Eğitim emekçilerinin sorunları giderek artmaktadır
Türkiye’de eğitim sisteminin yıllardır çözülmeyen sorunları, öğretmenleri ve diğer eğitim emekçilerini, diğer ülkelerdeki meslektaşlarına göre çok daha fazla olumsuz etkilemeyi sürdürmektedir. Türkiye’de öğretmenlerin yıllardır karşı karşıya oldukları güçlükler, hangi şartlarda çalışmak zorunda oldukları bilinmesine rağmen sorunlarına kalıcı çözümler üretmek için somut adımlar atılmaması kabul edilemez.
- Türkiye’de çalışan öğretmenler, OECD ülkeleri içinde en çok çalışan, en düşük maaş alan öğretmenler arasındadır.
- Öğretmenlerin yüzde 80’i geçinebilmek için ek iş yapmak zorunda bırakılmış, üçte ikisi borçlanarak hayatını sürdürmek zorunda kalmıştır.
- Öğretmenler, sık sık değişen eğitim politikaları nedeniyle siyasi iktidarın ve Milli Eğitim Bakanlığı’nın elinde adeta oyuncak haline getirilmiştir.
- Öğretmen açıkları sorununa kalıcı çözümler üretilmeyerek 300 bini aşkın işsiz öğretmenin ataması yapılmamış, bugüne kadar 40’ı aşkın işsiz öğretmen resmen intihara sürüklenmiştir.
- Eğitimde benimsenen esnek çalışma uygulamaları ile aynı işi yapan farklı statülerde öğretmen istihdamını gündeme gelmiş, kariyer basamakları ve performans değerlendirme uygulamaları eğitim emekçilerini birbirine rakip haline getirmiştir.

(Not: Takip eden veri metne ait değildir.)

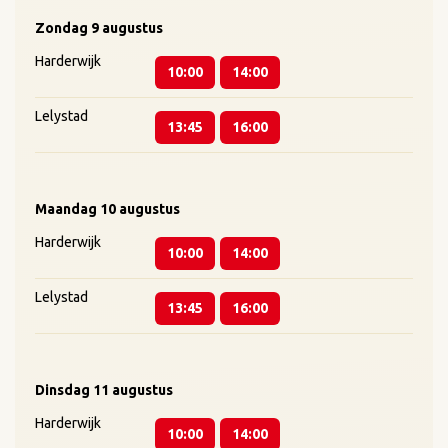
Zondag
9 augustus
Harderwijk
10:00
14:00
Lelystad
13:45
16:00
Maandag
10 augustus
Harderwijk
10:00
14:00
Lelystad
13:45
16:00
Dinsdag
11 augustus
Harderwijk
10:00
14:00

- Eğitime bütçeden yeterli pay ayrılmaması nedeniyle öğretmenler öğrencilerden çeşitli adlar altında para toplamaya zorlanan birer “tahsildar” durumuna düşürülmüştür.
- Öğretmenlerin büyük bölümünde angarya çalışma ve iş yükü artışına paralel olarak meslek hastalıklarında artış yaşanmakta, özellikle 4+4+4 sonrasında yeni sorumluluklar yüklenerek angarya çalışmaya zorlanmaktadır.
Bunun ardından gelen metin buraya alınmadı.